▶ Task goal
How many lines below include the string "était"? State the number alone.

Supplied entries Block Start

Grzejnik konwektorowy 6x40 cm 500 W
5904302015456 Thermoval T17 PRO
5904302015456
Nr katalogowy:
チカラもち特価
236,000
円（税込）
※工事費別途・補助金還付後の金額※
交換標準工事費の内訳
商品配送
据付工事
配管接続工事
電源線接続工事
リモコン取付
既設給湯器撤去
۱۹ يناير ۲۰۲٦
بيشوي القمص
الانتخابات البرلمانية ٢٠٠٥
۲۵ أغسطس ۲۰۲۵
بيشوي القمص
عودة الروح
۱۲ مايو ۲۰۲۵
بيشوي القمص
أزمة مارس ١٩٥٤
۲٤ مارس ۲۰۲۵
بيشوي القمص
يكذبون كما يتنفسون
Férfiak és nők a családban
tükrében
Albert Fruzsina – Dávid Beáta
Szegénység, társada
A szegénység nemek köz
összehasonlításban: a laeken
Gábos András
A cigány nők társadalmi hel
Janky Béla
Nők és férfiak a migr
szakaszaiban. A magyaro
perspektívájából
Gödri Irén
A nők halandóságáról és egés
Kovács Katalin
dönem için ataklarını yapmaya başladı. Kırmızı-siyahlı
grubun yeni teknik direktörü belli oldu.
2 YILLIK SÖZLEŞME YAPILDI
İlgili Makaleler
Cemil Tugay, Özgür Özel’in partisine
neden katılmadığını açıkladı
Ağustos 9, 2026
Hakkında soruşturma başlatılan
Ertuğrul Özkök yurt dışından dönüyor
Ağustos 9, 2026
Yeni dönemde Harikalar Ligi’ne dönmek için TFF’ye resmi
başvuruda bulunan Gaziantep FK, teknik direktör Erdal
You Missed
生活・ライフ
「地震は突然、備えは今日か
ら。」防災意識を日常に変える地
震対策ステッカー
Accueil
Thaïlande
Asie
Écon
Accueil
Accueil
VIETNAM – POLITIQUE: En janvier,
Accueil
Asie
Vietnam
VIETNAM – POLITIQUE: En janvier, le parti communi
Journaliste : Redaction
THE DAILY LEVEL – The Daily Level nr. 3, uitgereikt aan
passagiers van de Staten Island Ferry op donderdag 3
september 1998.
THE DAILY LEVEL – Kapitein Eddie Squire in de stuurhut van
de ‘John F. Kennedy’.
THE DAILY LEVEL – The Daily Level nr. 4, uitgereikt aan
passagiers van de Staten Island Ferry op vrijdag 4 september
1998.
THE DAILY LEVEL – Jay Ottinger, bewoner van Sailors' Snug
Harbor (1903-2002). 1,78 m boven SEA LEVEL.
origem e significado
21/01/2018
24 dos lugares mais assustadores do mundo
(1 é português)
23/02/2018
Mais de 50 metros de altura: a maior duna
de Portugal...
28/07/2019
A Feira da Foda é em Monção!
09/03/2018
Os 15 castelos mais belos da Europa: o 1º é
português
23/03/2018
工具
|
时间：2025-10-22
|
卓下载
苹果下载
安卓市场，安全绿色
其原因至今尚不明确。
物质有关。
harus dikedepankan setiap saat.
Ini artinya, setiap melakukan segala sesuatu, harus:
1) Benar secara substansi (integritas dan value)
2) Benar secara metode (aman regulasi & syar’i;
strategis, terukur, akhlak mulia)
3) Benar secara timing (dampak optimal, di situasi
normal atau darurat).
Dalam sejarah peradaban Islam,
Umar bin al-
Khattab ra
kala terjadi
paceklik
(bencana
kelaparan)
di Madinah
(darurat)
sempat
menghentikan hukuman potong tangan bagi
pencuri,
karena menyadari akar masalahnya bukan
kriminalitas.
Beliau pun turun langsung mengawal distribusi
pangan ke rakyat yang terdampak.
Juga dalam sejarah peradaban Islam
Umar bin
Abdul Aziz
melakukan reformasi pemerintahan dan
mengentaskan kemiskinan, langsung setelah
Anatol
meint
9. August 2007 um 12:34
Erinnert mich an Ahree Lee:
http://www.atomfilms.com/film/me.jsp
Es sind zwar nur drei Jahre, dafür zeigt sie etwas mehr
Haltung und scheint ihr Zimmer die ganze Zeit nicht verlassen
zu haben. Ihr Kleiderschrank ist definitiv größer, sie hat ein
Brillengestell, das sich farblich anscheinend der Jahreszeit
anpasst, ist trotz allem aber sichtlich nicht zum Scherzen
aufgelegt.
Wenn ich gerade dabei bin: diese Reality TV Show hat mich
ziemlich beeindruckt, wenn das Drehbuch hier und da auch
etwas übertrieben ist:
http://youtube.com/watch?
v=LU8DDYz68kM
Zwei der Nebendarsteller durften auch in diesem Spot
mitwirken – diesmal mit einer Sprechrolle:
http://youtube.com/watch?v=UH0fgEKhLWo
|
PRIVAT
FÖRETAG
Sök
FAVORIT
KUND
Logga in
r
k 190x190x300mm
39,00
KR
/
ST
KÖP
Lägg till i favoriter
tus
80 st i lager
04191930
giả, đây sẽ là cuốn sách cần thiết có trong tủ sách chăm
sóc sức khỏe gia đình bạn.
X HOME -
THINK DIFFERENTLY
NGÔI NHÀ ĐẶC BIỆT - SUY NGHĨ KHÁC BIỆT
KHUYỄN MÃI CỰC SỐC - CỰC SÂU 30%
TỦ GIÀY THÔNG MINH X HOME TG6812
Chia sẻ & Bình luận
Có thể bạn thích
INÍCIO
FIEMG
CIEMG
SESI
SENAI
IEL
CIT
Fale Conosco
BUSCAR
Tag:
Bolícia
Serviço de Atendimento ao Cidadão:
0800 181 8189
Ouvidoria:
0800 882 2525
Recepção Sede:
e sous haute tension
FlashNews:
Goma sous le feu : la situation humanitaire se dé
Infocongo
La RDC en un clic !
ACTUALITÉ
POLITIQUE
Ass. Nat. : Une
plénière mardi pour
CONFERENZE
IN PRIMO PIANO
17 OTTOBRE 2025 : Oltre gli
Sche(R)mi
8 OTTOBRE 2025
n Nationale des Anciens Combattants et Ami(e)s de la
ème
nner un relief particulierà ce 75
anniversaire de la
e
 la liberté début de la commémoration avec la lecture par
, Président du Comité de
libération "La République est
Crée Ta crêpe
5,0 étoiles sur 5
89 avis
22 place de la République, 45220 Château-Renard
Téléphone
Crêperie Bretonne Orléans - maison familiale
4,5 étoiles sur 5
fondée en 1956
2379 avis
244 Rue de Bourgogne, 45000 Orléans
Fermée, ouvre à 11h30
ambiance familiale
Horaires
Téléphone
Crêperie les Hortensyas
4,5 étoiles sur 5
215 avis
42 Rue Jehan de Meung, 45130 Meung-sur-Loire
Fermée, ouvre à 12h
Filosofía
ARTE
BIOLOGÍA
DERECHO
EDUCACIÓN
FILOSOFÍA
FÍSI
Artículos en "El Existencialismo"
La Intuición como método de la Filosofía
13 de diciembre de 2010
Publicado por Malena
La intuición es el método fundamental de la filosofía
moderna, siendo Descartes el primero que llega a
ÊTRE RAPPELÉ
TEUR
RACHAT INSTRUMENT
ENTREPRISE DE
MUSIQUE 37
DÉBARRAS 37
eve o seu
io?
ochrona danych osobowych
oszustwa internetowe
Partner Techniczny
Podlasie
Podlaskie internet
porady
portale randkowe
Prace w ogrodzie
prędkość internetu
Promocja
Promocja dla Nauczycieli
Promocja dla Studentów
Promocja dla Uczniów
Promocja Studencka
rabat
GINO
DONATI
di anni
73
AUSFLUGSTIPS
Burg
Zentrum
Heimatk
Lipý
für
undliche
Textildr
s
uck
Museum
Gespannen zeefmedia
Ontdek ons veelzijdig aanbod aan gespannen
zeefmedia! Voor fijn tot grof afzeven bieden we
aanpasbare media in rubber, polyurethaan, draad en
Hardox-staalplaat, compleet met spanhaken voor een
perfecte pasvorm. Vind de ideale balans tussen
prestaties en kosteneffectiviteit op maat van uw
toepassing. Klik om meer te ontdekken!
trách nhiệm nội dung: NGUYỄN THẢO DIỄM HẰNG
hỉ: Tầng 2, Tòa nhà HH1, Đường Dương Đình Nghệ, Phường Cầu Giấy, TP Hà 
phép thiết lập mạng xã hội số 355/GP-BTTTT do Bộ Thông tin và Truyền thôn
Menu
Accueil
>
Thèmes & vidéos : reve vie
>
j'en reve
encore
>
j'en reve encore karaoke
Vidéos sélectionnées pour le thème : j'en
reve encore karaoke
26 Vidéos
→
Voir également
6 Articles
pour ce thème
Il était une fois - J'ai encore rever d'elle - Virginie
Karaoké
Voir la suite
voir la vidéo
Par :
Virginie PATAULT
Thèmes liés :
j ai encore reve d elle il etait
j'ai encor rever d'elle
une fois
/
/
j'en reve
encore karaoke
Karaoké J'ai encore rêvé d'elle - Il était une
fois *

Supplied entries Block End

▶ Your solution
2